Chłopak nie mógł wytrzymać napięcia i odwrócił się w stronę drzwi balkonowych i zza szyby patrzył na gwiazdy jakby szukał ukojenia i odpowiedzi. Faustyna podeszła do niego i wtuliła się najmocniej jak mogła.

- Nie musimy się z niczym śpieszyć i nikomu nic udowadniać. Niech to po prostu płynie a my razem z tym.

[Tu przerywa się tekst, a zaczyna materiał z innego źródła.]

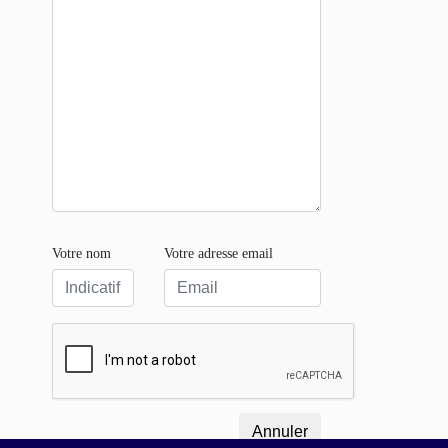
Votre nom
Votre adresse email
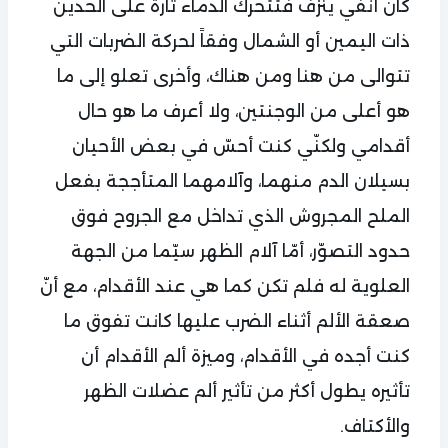
كان أنفي ينزف فتتحرك الدماء تارة على الخدين
ذات اليمين أو الشمال وفقاً لحركة الضربات التي
تتوالى من هنا ومن هناك، وأخرى تعلو إلى ما
هو أعلى من الوجنتين، ولا أعرف ما هو حال
أقدامي ولكنّي كنت أحسّ في بعض الأحيان
بسيلان الدم منهما، وآلامهما المتأججة بفعل
الملح المجروش الذي تداخل مع الجروح فوق
حدود التصوّر، أمّا آلام الظهر سيّما من الجهة
العلوية له فلم تكن كما هي عند الأقدام، مع أنّ
صعقة الألم أثناء الضرب عليها كانت تفوق ما
كنت أجده في الأقدام، وميزة ألم الأقدام أن
تأثيره يطول أكثر من تأثير ألم عضلات الظهر
والأكتاف.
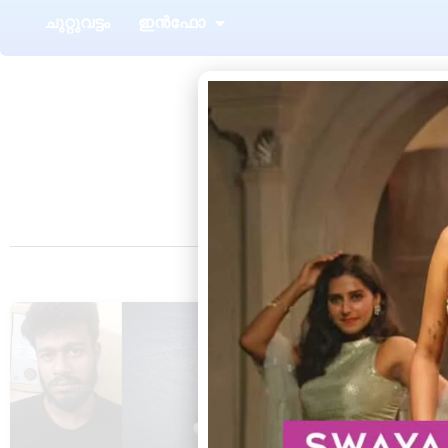
ചുറ്റുവട്ടം
ഇൻഫോ
Tag: എം
ആറ്റിങ്ങൽ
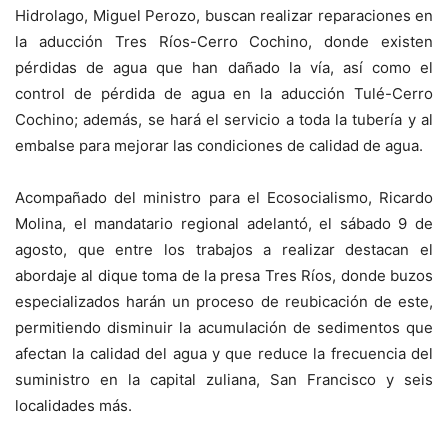
Hidrolago, Miguel Perozo, buscan realizar reparaciones en
la aducción Tres Ríos-Cerro Cochino, donde existen
pérdidas de agua que han dañado la vía, así como el
control de pérdida de agua en la aducción Tulé-Cerro
Cochino; además, se hará el servicio a toda la tubería y al
embalse para mejorar las condiciones de calidad de agua.
Acompañado del ministro para el Ecosocialismo, Ricardo
Molina, el mandatario regional adelantó, el sábado 9 de
agosto, que entre los trabajos a realizar destacan el
abordaje al dique toma de la presa Tres Ríos, donde buzos
especializados harán un proceso de reubicación de este,
permitiendo disminuir la acumulación de sedimentos que
afectan la calidad del agua y que reduce la frecuencia del
suministro en la capital zuliana, San Francisco y seis
localidades más.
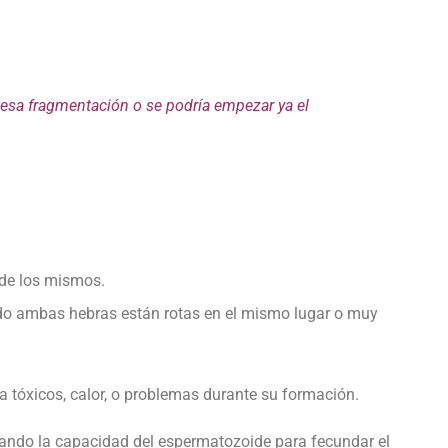
 esa fragmentación o se podría empezar ya el
 de los mismos.
ndo ambas hebras están rotas en el mismo lugar o muy
 tóxicos, calor, o problemas durante su formación.
tando la capacidad del espermatozoide para fecundar el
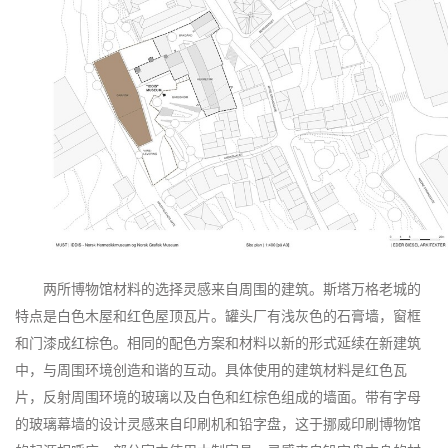
两所博物馆材料的选择灵感来自周围的建筑。
斯塔万格
老城的
特点是白色木屋和红色屋顶瓦片。罐头厂有浅灰色的石膏墙，窗框
和门漆成红棕色。相同的配色方案和材料以新的形式延续在新建筑
中，与周围环境创造和谐的互动。具体使用的建筑材料是红色瓦
片，反射周围环境的玻璃以及白色和红棕色组成的墙面。带有字母
的玻璃幕墙的设计灵感来自印刷机和铅字盘，这于挪威印刷博物馆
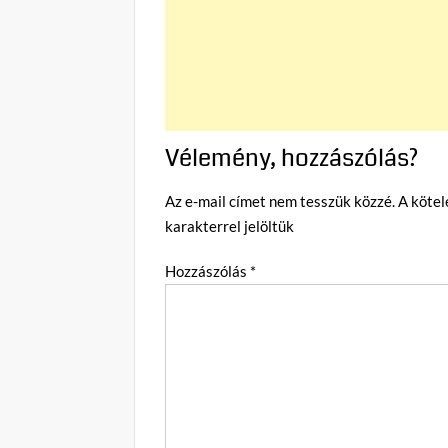
Vélemény, hozzászólás?
Az e-mail címet nem tesszük közzé.
A köte
karakterrel jelöltük
Hozzászólás
*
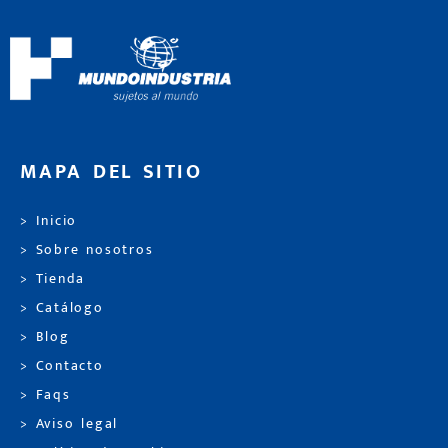
MAPA DEL SITIO
> Inicio
> Sobre nosotros
> Tienda
> Catálogo
> Blog
> Contacto
> Faqs
> Aviso legal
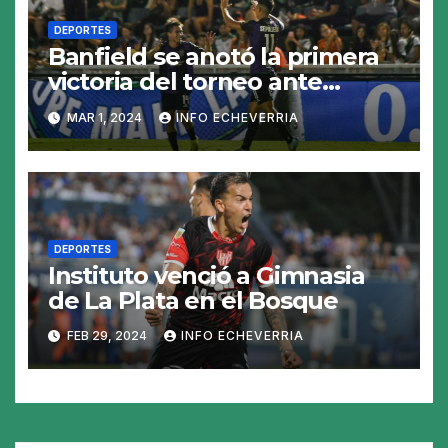
DEPORTES
Banfield se anotó la primera
victoria del torneo ante
Riestra
MAR 1, 2024
INFO ECHEVERRIA
DEPORTES
Instituto venció a Gimnasia
de La Plata en el Bosque
FEB 29, 2024
INFO ECHEVERRIA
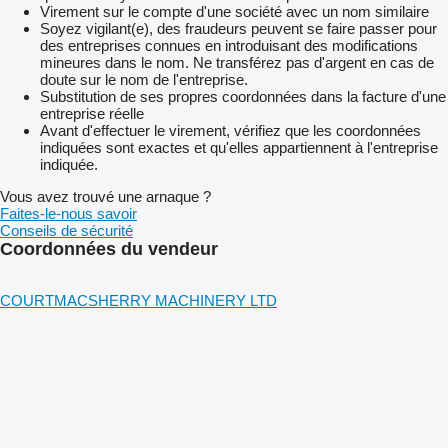
Virement sur le compte d'une société avec un nom similaire
Soyez vigilant(e), des fraudeurs peuvent se faire passer pour
des entreprises connues en introduisant des modifications
mineures dans le nom. Ne transférez pas d'argent en cas de
doute sur le nom de l'entreprise.
Substitution de ses propres coordonnées dans la facture d'une
entreprise réelle
Avant d'effectuer le virement, vérifiez que les coordonnées
indiquées sont exactes et qu'elles appartiennent à l'entreprise
indiquée.
Vous avez trouvé une arnaque ?
Faites-le-nous savoir
Conseils de sécurité
Coordonnées du vendeur
COURTMACSHERRY MACHINERY LTD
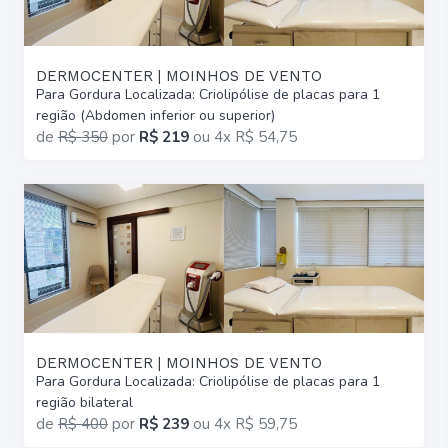
DERMOCENTER | MOINHOS DE VENTO
Para Gordura Localizada: Criolipólise de placas para 1
região (Abdomen inferior ou superior)
de
R$ 350
por
R$ 219
ou
4x R$ 54,75
DERMOCENTER | MOINHOS DE VENTO
Para Gordura Localizada: Criolipólise de placas para 1
região bilateral
de
R$ 400
por
R$ 239
ou
4x R$ 59,75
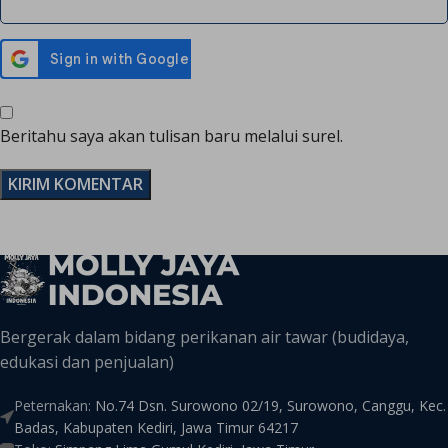
Beritahu saya akan tulisan baru melalui surel.
Bergerak dalam bidang perikanan air tawar (budidaya,
edukasi dan penjualan)
Peternakan:
No.74 Dsn. Surowono 02/19, Surowono, Canggu, Kec.
Badas, Kabupaten Kediri, Jawa Timur 64217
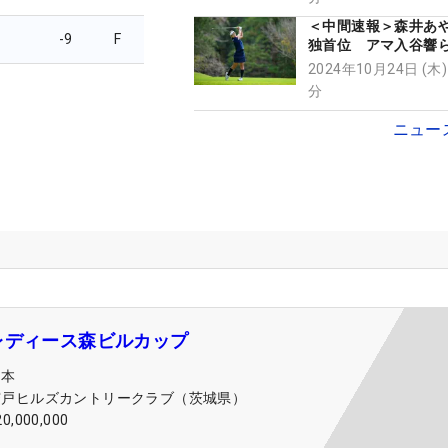
＜中間速報＞森井あ
-9
F
独首位 アマ入谷響ら
2024年10月24日 (木)
分
ニュー
レディース森ビルカップ
日本
宍戸ヒルズカントリークラブ（茨城県）
20,000,000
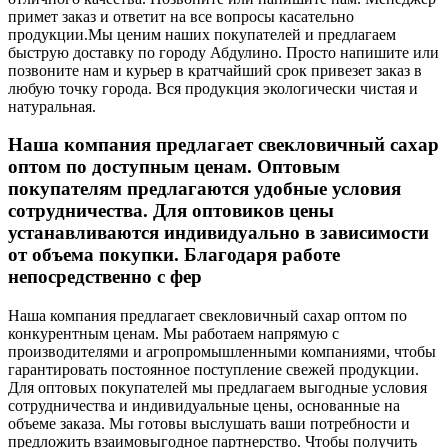
примет заказ и ответит на все вопросы касательно
продукции.
Мы ценим наших покупателей и предлагаем
быструю доставку по городу Абдулино. Просто напишите или
позвоните нам и курьер в кратчайший срок привезет заказ в
любую точку города. Вся продукция экологически чистая и
натуральная.
Наша компания предлагает свекловичный сахар
оптом по доступным ценам. Оптовым
покупателям предлагаются удобные условия
сотрудничества. Для оптовиков цены
устанавливаются индивидуально в зависимости
от объема покупки. Благодаря работе
непосредственно с фер
Наша компания предлагает свекловичный сахар оптом по
конкурентным ценам. Мы работаем напрямую с
производителями и агропромышленными компаниями, чтобы
гарантировать постоянное поступление свежей продукции.
Для оптовых покупателей мы предлагаем выгодные условия
сотрудничества и индивидуальные цены, основанные на
объеме заказа. Мы готовы выслушать ваши потребности и
предложить взаимовыгодное партнерство. Чтобы получить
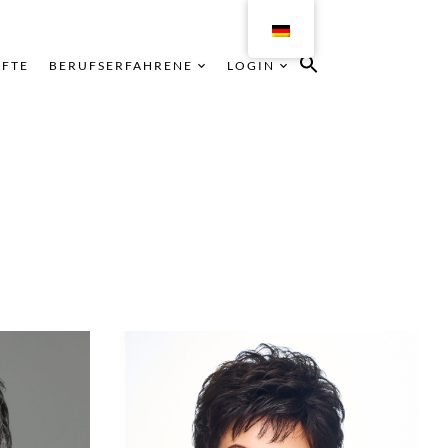
ÄFTE
BERUFSERFAHRENE
LOGIN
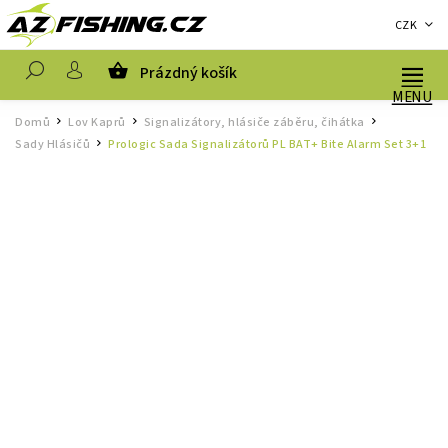
CZK
Prázdný košík
Hledat
Domů
Lov Kaprů
Signalizátory, hlásiče záběru, čihátka
/
/
/
Sady Hlásičů
Prologic Sada Signalizátorů PL BAT+ Bite Alarm Set 3+1
/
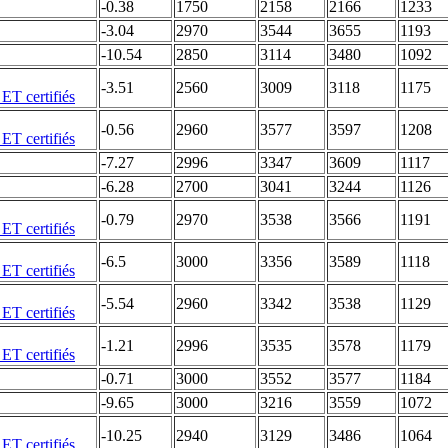
-0.38
1750
2158
2166
1233
-3.04
2970
3544
3655
1193
-10.54
2850
3114
3480
1092
-3.51
2560
3009
3118
1175
-0.56
2960
3577
3597
1208
-7.27
2996
3347
3609
1117
-6.28
2700
3041
3244
1126
-0.79
2970
3538
3566
1191
-6.5
3000
3356
3589
1118
-5.54
2960
3342
3538
1129
-1.21
2996
3535
3578
1179
-0.71
3000
3552
3577
1184
-9.65
3000
3216
3559
1072
-10.25
2940
3129
3486
1064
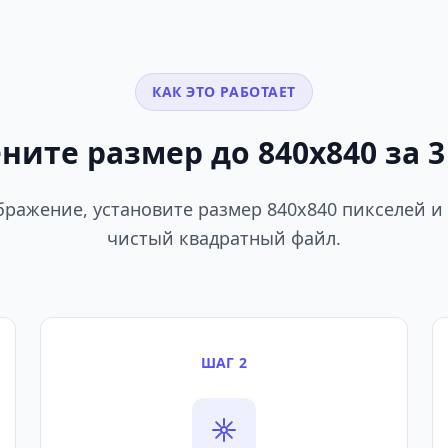
КАК ЭТО РАБОТАЕТ
ните размер до 840x840 за 3
бражение, установите размер 840x840 пикселей и
чистый квадратный файл.
ШАГ 2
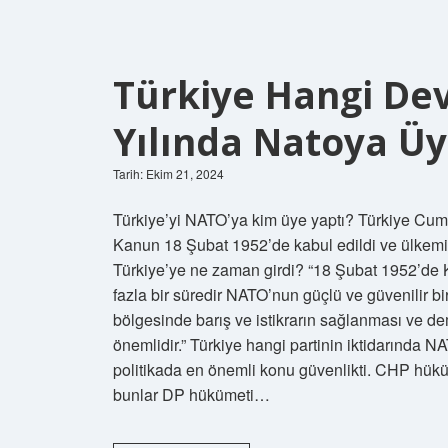
Türkiye Hangi Devl
Yılında Natoya Ü
Tarih: Ekim 21, 2024
Türkiye’yi NATO’ya kim üye yaptı? Türkiye Cumh
Kanun 18 Şubat 1952’de kabul edildi ve ülkemi
Türkiye’ye ne zaman girdi? “18 Şubat 1952’de Kuz
fazla bir süredir NATO’nun güçlü ve güvenilir bi
bölgesinde barış ve istikrarın sağlanması ve d
önemlidir.” Türkiye hangi partinin iktidarınd
politikada en önemli konu güvenlikti. CHP hükü
bunlar DP hükümeti…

Popatrz na mnie, nie musimy sobie ani innym składać jakichkolwiek deklaracji.

- Nie spotkałem na swojej drodze jeszcze nigdy nikogo tak cudownego jak Ty i nie chcę. Zostaniesz ?

- Jeszcze przyjdzie na to czas, dzisiaj wrócę do domu...

- Dobrze, zamówię Ci taksówkę na mój koszt!

Para pożegnała się, na dobranoc Fausti szepnęła Bartkowi do ucha.

- To był niezapomniany wieczór, dziękuję!

Dziewczyna odjechała rozmyślając o tym, co właśnie się wydarzyło i jak jeden wieczór wywrócił życie dwojga osób do góry nogami. Miotają mną różne emocje, natomiast teraz jestem pewna, że z Bartkiem stworzymy jeszcze coś pięknego.